(Beginning of DATA FOR REVIEW)

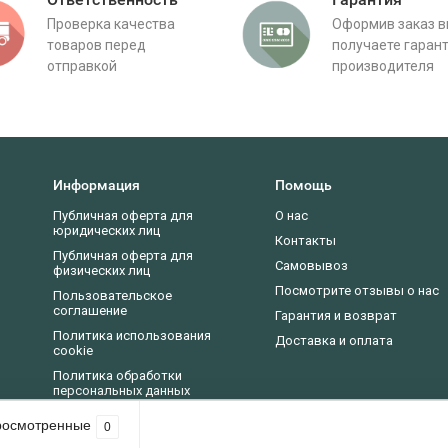
Проверка качества
Оформив заказ 
товаров перед
получаете гаран
отправкой
производителя
Информация
Помощь
Публичная оферта для
О нас
юридических лиц
Контакты
Публичная оферта для
Самовывоз
физических лиц
Посмотрите отзывы о нас
Пользовательское
соглашение
Гарантия и возврат
Политика использования
Доставка и оплата
cookie
Политика обработки
персональных данных
Новости, статьи, обзоры
росмотренные
0
асие на использование cookie-файлов в соответствии с нашей
политикой пр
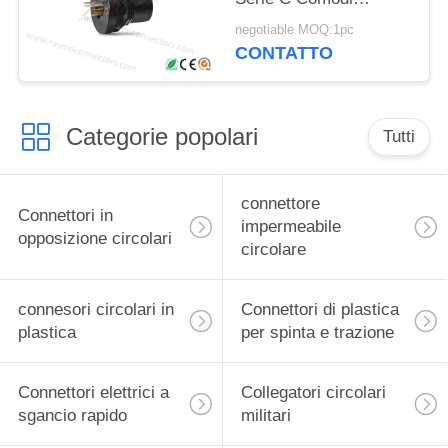
femmina a tenuta
negotiable MOQ:1pc
stagna
CONTATTO
Categorie popolari
Tutti
connettore
Connettori in
impermeabile
opposizione circolari
circolare
connesori circolari in
Connettori di plastica
plastica
per spinta e trazione
Connettori elettrici a
Collegatori circolari
sgancio rapido
militari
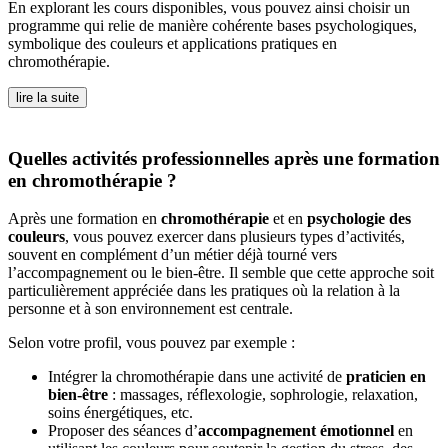
En explorant les cours disponibles, vous pouvez ainsi choisir un
programme qui relie de manière cohérente bases psychologiques,
symbolique des couleurs et applications pratiques en
chromothérapie.
lire la suite
Quelles activités professionnelles après une formation
en chromothérapie ?
Après une formation en
chromothérapie
et en
psychologie des
couleurs
, vous pouvez exercer dans plusieurs types d’activités,
souvent en complément d’un métier déjà tourné vers
l’accompagnement ou le bien-être. Il semble que cette approche soit
particulièrement appréciée dans les pratiques où la relation à la
personne et à son environnement est centrale.
Selon votre profil, vous pouvez par exemple :
Intégrer la chromothérapie dans une activité de
praticien en
bien-être
: massages, réflexologie, sophrologie, relaxation,
soins énergétiques, etc.
Proposer des séances d’
accompagnement émotionnel
en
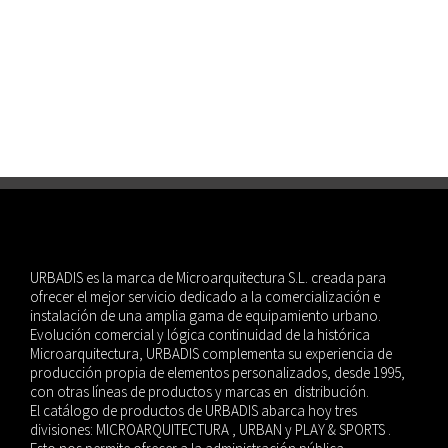
Son Caliu, Calvià (Mallorca) 2016
#play
parques infantiles
URBADIS es la marca de Microarquitectura S.L. creada para
ofrecer el mejor servicio dedicado a la comercialización e
instalación de una amplia gama de equipamiento urbano.
Evolución comercial y lógica continuidad de la histórica
Microarquitectura, URBADIS complementa su experiencia de
producción propia de elementos personalizados, desde 1995,
con otras líneas de productos y marcas en distribución.
El catálogo de productos de URBADIS abarca hoy tres
divisiones: MICROARQUITECTURA , URBAN y PLAY & SPORTS .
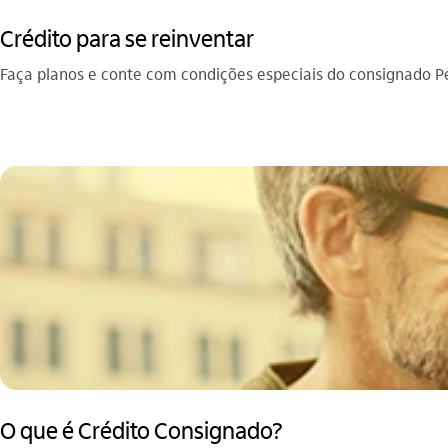
Crédito para se reinventar
Faça planos e conte com condições especiais do consignado Pe
O que é Crédito Consignado?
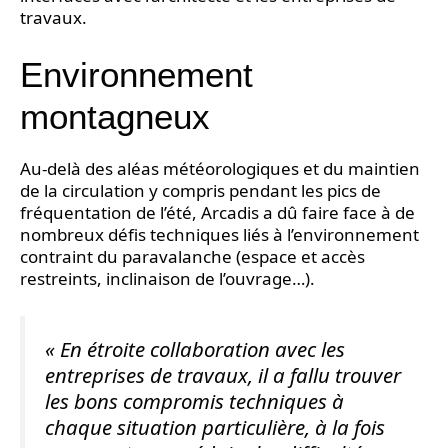
travaux.
Environnement
montagneux
Au-delà des aléas météorologiques et du maintien
de la circulation y compris pendant les pics de
fréquentation de l’été, Arcadis a dû faire face à de
nombreux défis techniques liés à l’environnement
contraint du paravalanche (espace et accès
restreints, inclinaison de l’ouvrage…).
« En étroite collaboration avec les
entreprises de travaux, il a fallu trouver
les bons compromis techniques à
chaque situation particulière, à la fois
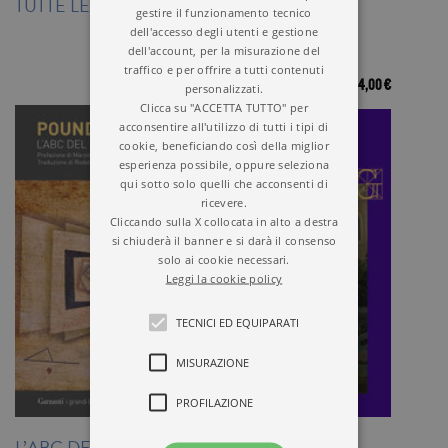
TUTTE LE POESIE
LE POESIE
gestire il funzionamento tecnico
dell'accesso degli utenti e gestione
dell'account, per la misurazione del
traffico e per offrire a tutti contenuti
11,00 €
14,00 €
personalizzati.
Clicca su "ACCETTA TUTTO" per
acconsentire all'utilizzo di tutti i tipi di
cookie, beneficiando così della miglior
esperienza possibile, oppure seleziona
qui sotto solo quelli che acconsenti di
ricevere.
Cliccando sulla X collocata in alto a destra
si chiuderà il banner e si darà il consenso
solo ai cookie necessari.
Leggi la cookie policy
TECNICI ED EQUIPARATI
MISURAZIONE
PROFILAZIONE
L’ABC DEL LEGGERE
LUCIA DI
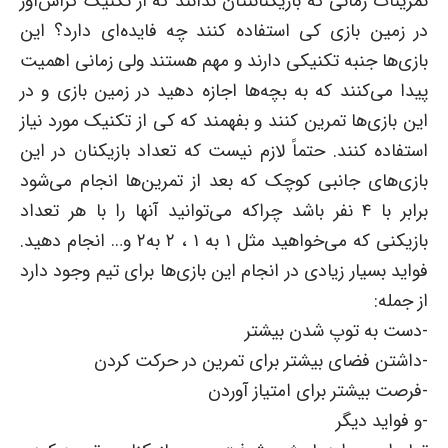
تمرینات زمانی که بازیکناننتان ندانند که از تکنیک کراس‌اور
در زمین بازی کی استفاده کنند چه فایده‌ای دارد؟ این
بازی‌ها جنبه تکنیکی دارند و مهم هستند ولی زمانی اهمیت
پیدا می‌کنند که به بچه‌ها اجازه دهید در زمین بازی و در
این بازی‌ها تمرین کنند و بفهمند که کی از تکنیک مورد نیاز
استفاده کنند. حتماً لازم نیست که تعداد بازیکنان در این
بازی‌های جانبی کوچک که بعد از تمرین‌ها انجام می‌شود
برابر با ۴ نفر باشد چراکه می‌توانید آنها را با هر تعداد
بازیکنی که می‌خواهید مثل ۱ به ۱ ، ۲ به۲ و… انجام دهید.
فواید بسیار زیادی در انجام این بازی‌ها برای تیم وجود دارد
از جمله:
-دست به توپ شدن بیشتر
-داشتن فضای بیشتر برای تمرین در حرکت کردن
-فرصت بیشتر برای امتیاز آوردن
-و فواید دیگر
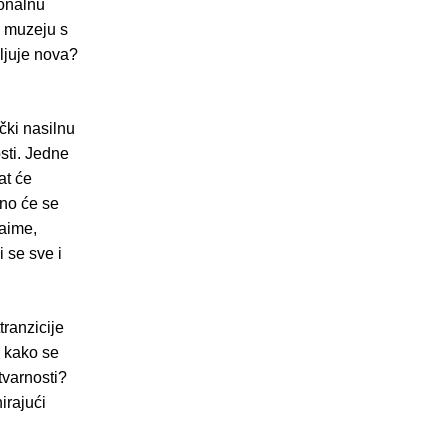
ionalnu
u muzeju s
vljuje nova?
čki nasilnu
sti. Jedne
at će
lno će se
naime,
i se sve i
tranzicije
– kako se
tvarnosti?
irajući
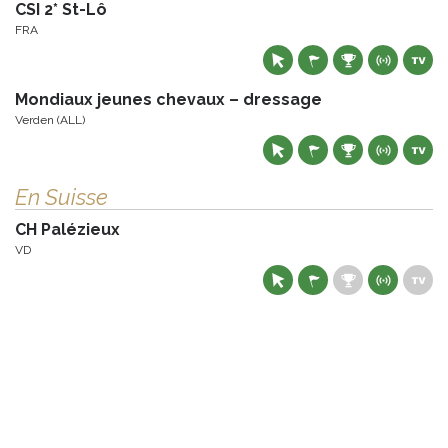
CSI 2* St-Lô
FRA
Mondiaux jeunes chevaux – dressage
Verden (ALL)
En Suisse
CH Palézieux
VD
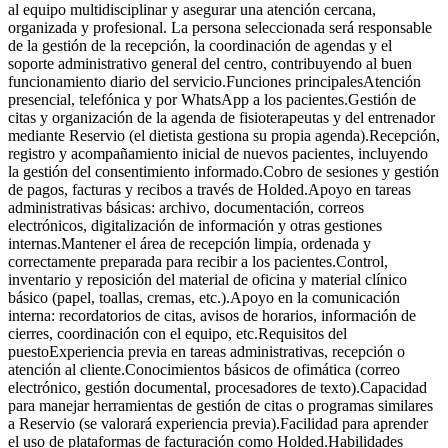
al equipo multidisciplinar y asegurar una atención cercana,
organizada y profesional. La persona seleccionada será responsable
de la gestión de la recepción, la coordinación de agendas y el
soporte administrativo general del centro, contribuyendo al buen
funcionamiento diario del servicio.Funciones principalesAtención
presencial, telefónica y por WhatsApp a los pacientes.Gestión de
citas y organización de la agenda de fisioterapeutas y del entrenador
mediante Reservio (el dietista gestiona su propia agenda).Recepción,
registro y acompañamiento inicial de nuevos pacientes, incluyendo
la gestión del consentimiento informado.Cobro de sesiones y gestión
de pagos, facturas y recibos a través de Holded.Apoyo en tareas
administrativas básicas: archivo, documentación, correos
electrónicos, digitalización de información y otras gestiones
internas.Mantener el área de recepción limpia, ordenada y
correctamente preparada para recibir a los pacientes.Control,
inventario y reposición del material de oficina y material clínico
básico (papel, toallas, cremas, etc.).Apoyo en la comunicación
interna: recordatorios de citas, avisos de horarios, información de
cierres, coordinación con el equipo, etc.Requisitos del
puestoExperiencia previa en tareas administrativas, recepción o
atención al cliente.Conocimientos básicos de ofimática (correo
electrónico, gestión documental, procesadores de texto).Capacidad
para manejar herramientas de gestión de citas o programas similares
a Reservio (se valorará experiencia previa).Facilidad para aprender
el uso de plataformas de facturación como Holded.Habilidades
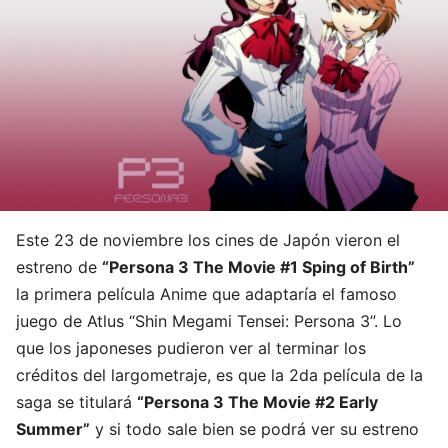
Este 23 de noviembre los cines de Japón vieron el
estreno de
“Persona 3 The Movie #1 Sping of Birth”
la primera película Anime que adaptaría el famoso
juego de Atlus “Shin Megami Tensei: Persona 3”. Lo
que los japoneses pudieron ver al terminar los
créditos del largometraje, es que la 2da película de la
saga se titulará
“Persona 3 The Movie #2 Early
Summer”
y si todo sale bien se podrá ver su estreno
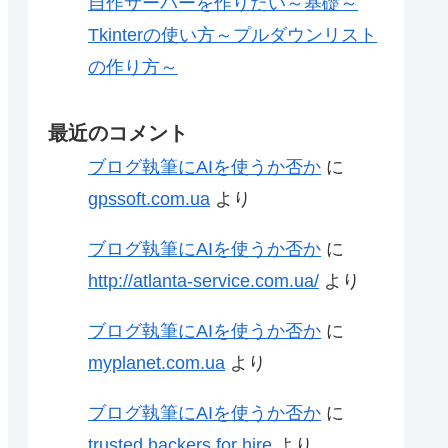
自作サーバーを作りたい～基礎～
Tkinterの使い方～プルダウンリスト
の作り方～
最近のコメント
ブログ執筆にAIを使うか否か
に
gpssoft.com.ua
より
ブログ執筆にAIを使うか否か
に
http://atlanta-service.com.ua/
より
ブログ執筆にAIを使うか否か
に
myplanet.com.ua
より
ブログ執筆にAIを使うか否か
に
trusted hackers for hire
より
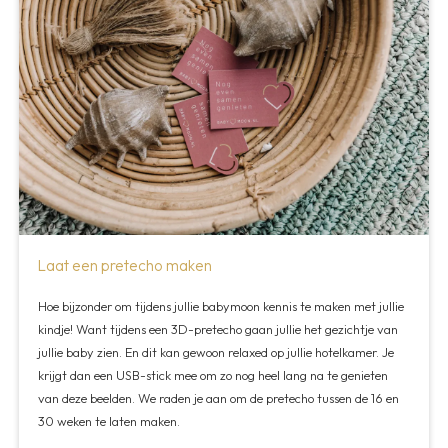
Laat een pretecho maken
Hoe bijzonder om tijdens jullie babymoon kennis te maken met jullie
kindje! Want tijdens een 3D-pretecho gaan jullie het gezichtje van
jullie baby zien. En dit kan gewoon relaxed op jullie hotelkamer. Je
krijgt dan een USB-stick mee om zo nog heel lang na te genieten
van deze beelden. We raden je aan om de pretecho tussen de 16 en
30 weken te laten maken.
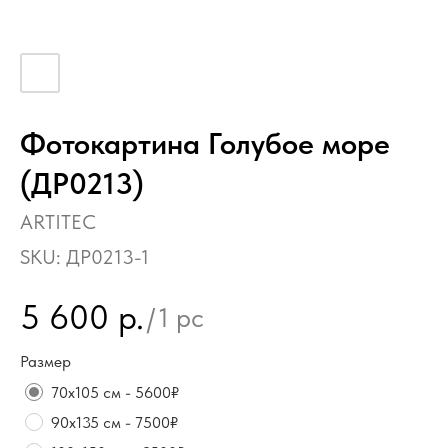
Фотокартина Голубое море
(ДР0213)
ARTITEC
SKU:
ДР0213-1
5 600
р.
/
1 pc
Размер
70х105 см - 5600₽
90х135 см - 7500₽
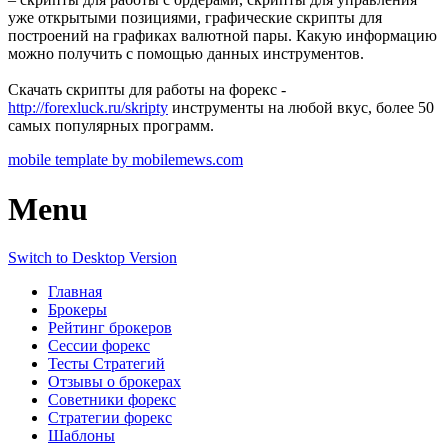
уже открытыми позициями, графические скрипты для
построений на графиках валютной пары. Какую информацию
можно получить с помощью данных инструментов.
Скачать скрипты для работы на форекс -
http://forexluck.ru/skripty
инструменты на любой вкус, более 50
самых популярных программ.
mobile template by mobilemews.com
Menu
Switch to Desktop Version
Главная
Брокеры
Рейтинг брокеров
Сессии форекс
Тесты Стратегий
Отзывы о брокерах
Советники форекс
Стратегии форекс
Шаблоны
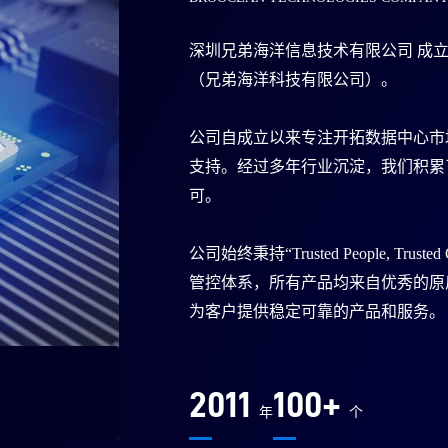
深圳兄弟海洋信息技术有限公司 成立
（兄弟海洋科技有限公司）。
公司自成立以来专注开拓数据中心市
支持。经过多年行业沉淀，我们积累
可。
公司始终秉持“Trusted People, Trust
管控体系，所有产品均来自优秀的原
为客户提供稳定可靠的产品和服务。
2011
100+
年
个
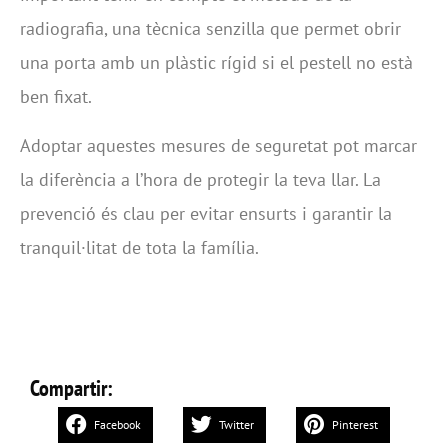
radiografia, una tècnica senzilla que permet obrir
una porta amb un plàstic rígid si el pestell no està
ben fixat.
Adoptar aquestes mesures de seguretat pot marcar
la diferència a l’hora de protegir la teva llar. La
prevenció és clau per evitar ensurts i garantir la
tranquil·litat de tota la família.
Compartir:
Facebook
Twitter
Pinterest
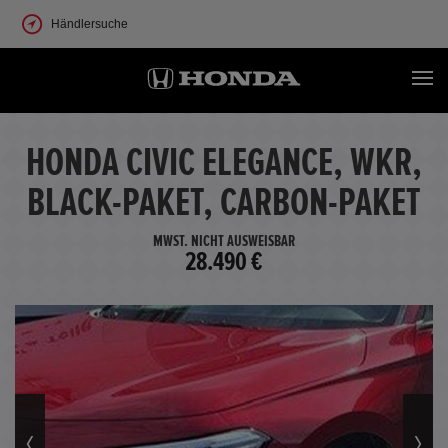
Händlersuche
HONDA CIVIC ELEGANCE, WKR,
BLACK-PAKET, CARBON-PAKET
MWST. NICHT AUSWEISBAR
28.490 €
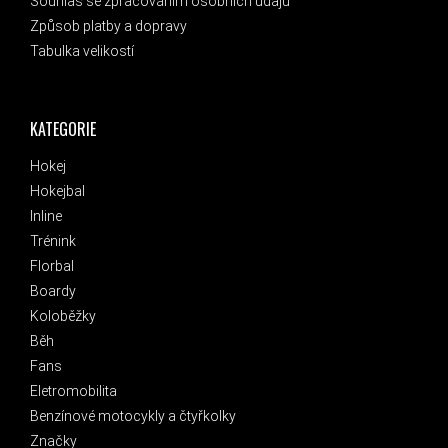
Souhlas se zpracováním osobních údajů
Způsob platby a dopravy
Tabulka velikostí
KATEGORIE
Hokej
Hokejbal
Inline
Trénink
Florbal
Boardy
Koloběžky
Běh
Fans
Eletromobilita
Benzínové motocykly a čtyřkolky
Značky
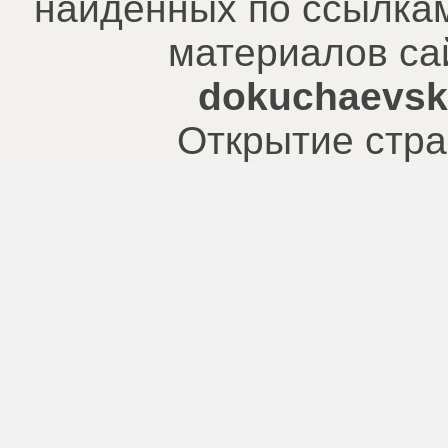
найденных по ссылкам
материалов са
dokuchaevsk.
Открытие стра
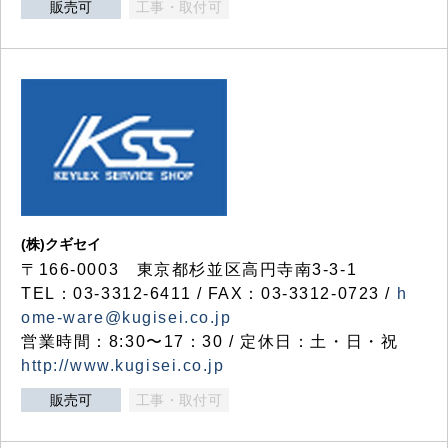
販売可
工事・取付可
(株)クギセイ
〒166-0003 東京都杉並区高円寺南3-3-1
TEL：03-3312-6411 / FAX：03-3312-0723 /
h
ome-ware@kugisei.co.jp
営業時間：8:30〜17：30 / 定休日：土・日・祝
http://www.kugisei.co.jp
販売可
工事・取付可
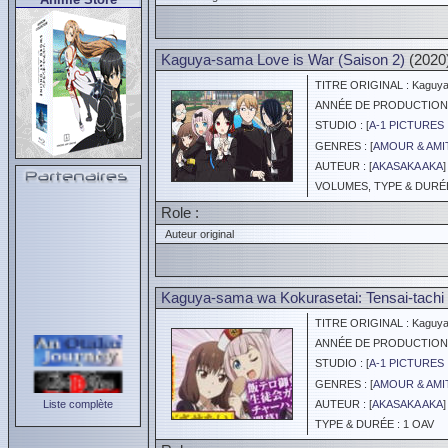
Kaguya-sama Love is War (Saison 2)
(2020
TITRE ORIGINAL : Kaguya-s
ANNÉE DE PRODUCTION :
STUDIO : [
A-1 PICTURES 
GENRES : [
AMOUR & AMI
AUTEUR : [
AKASAKA AKA
]
VOLUMES, TYPE & DURÉE 
Role :
Auteur original
Kaguya-sama wa Kokurasetai: Tensai-tach
TITRE ORIGINAL : Kaguya-s
ANNÉE DE PRODUCTION :
STUDIO : [
A-1 PICTURES 
GENRES : [
AMOUR & AMI
Liste complète
AUTEUR : [
AKASAKA AKA
]
TYPE & DURÉE : 1 OAV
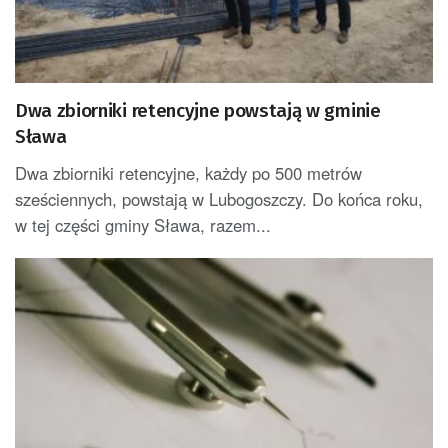
Dwa zbiorniki retencyjne powstają w gminie
Sława
Dwa zbiorniki retencyjne, każdy po 500 metrów
sześciennych, powstają w Lubogoszczy. Do końca roku,
w tej części gminy Sława, razem...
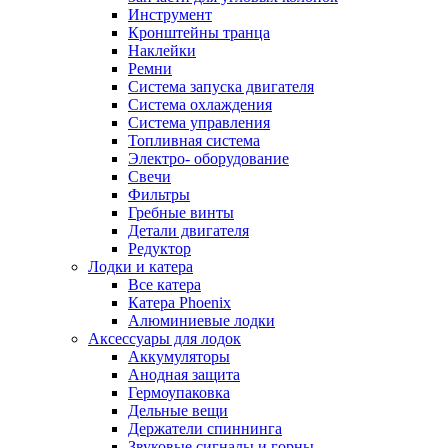
Инструмент
Кронштейны транца
Наклейки
Ремни
Система запуска двигателя
Система охлаждения
Система управления
Топливная система
Электро- оборудование
Свечи
Фильтры
Гребные винты
Детали двигателя
Редуктор
Лодки и катера
Все катера
Катера Phoenix
Алюминиевые лодки
Аксессуары для лодок
Аккумуляторы
Анодная защита
Гермоупаковка
Дельные вещи
Держатели спиннинга
Звуковые сигналы и горны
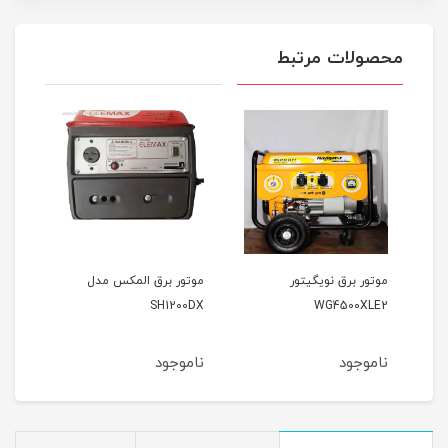
محصولات مرتبط
موتور برق المکس مدل
موتور برق وکسون مدل
مو
00
VK3900KF
SH1200DX
ناموجود
ناموجود
نا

(End of DATA FOR REVIEW)

> BRIEF
Now transcribe the lines above exactly, starting at the line containing "Intégrer la chromothérapie" and ending at the line containing "URBADIS es la", both lines included, pictures excluded.

> ANSWER SECTION
Intégrer la chromothérapie dans une activité de
praticien en
bien-être
: massages, réflexologie, sophrologie, relaxation,
soins énergétiques, etc.
Proposer des séances d’
accompagnement émotionnel
en
Son Caliu, Calvià (Mallorca) 2016
#play
parques infantiles
URBADIS es la marca de Microarquitectura S.L. creada para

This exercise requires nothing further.